* [AIM OF THE EXERCISE]: Look for "stanowiska" in every line of the listing. Copy the lines that have it.
☆ ☆ ☆ ☆ ☆
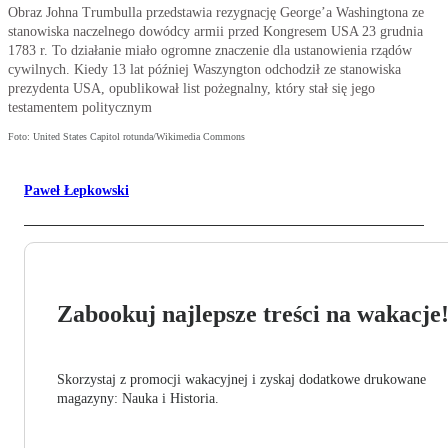
Obraz Johna Trumbulla przedstawia rezygnację George’a Washingtona ze
stanowiska naczelnego dowódcy armii przed Kongresem USA 23 grudnia
1783 r. To działanie miało ogromne znaczenie dla ustanowienia rządów
cywilnych. Kiedy 13 lat później Waszyngton odchodził ze stanowiska
prezydenta USA, opublikował list pożegnalny, który stał się jego
testamentem politycznym
Foto: United States Capitol rotunda/Wikimedia Commons
Paweł Łepkowski
Zabookuj najlepsze treści na wakacje
Skorzystaj z promocji wakacyjnej i zyskaj dodatkowe drukowane
magazyny: Nauka i Historia.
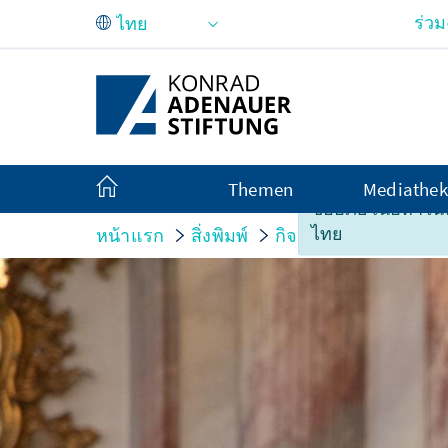
Skip to Main Content
ร่ว
Themen
Mediathek
ขออภัย เนื้อหาในหน
ไทย
หน้าแรก
สิ่งพิมพ์
กิจกรรมที่จัด
„Hab 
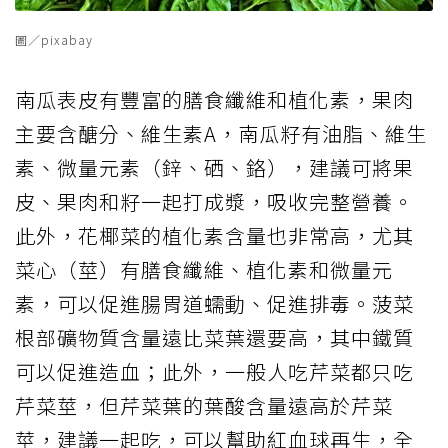
圖／pixabay
南瓜表皮有豐富的膳食纖維和植化素，果肉
主要含醣分、維生素A，南瓜籽有油脂、維生
素、微量元素（鋅、硒、鉻），建議可將果
皮、果肉和籽一起打成漿，吸收完整營養。
此外，花椰菜的植化素含量也非常高，尤其
菜心（莖）有膳食纖維、植化素和微量元
素，可以促進腸胃道蠕動、促進排毒。菠菜
根部礦物質含量遠比菜葉還要高，其中鐵質
可以促進造血；此外，一般人吃芹菜都只吃
芹菜莖，但芹菜葉的葉酸含量遠高於芹菜
莖，建議一起吃，可以幫助紅血球再生，全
☆ ☆ ☆ ☆ ☆
* [EXERCISE SOLUTION]:
stanowiska naczelnego dowódcy armii przed Kongresem USA 23 grudnia
cywilnych. Kiedy 13 lat później Waszyngton odchodził ze stanowiska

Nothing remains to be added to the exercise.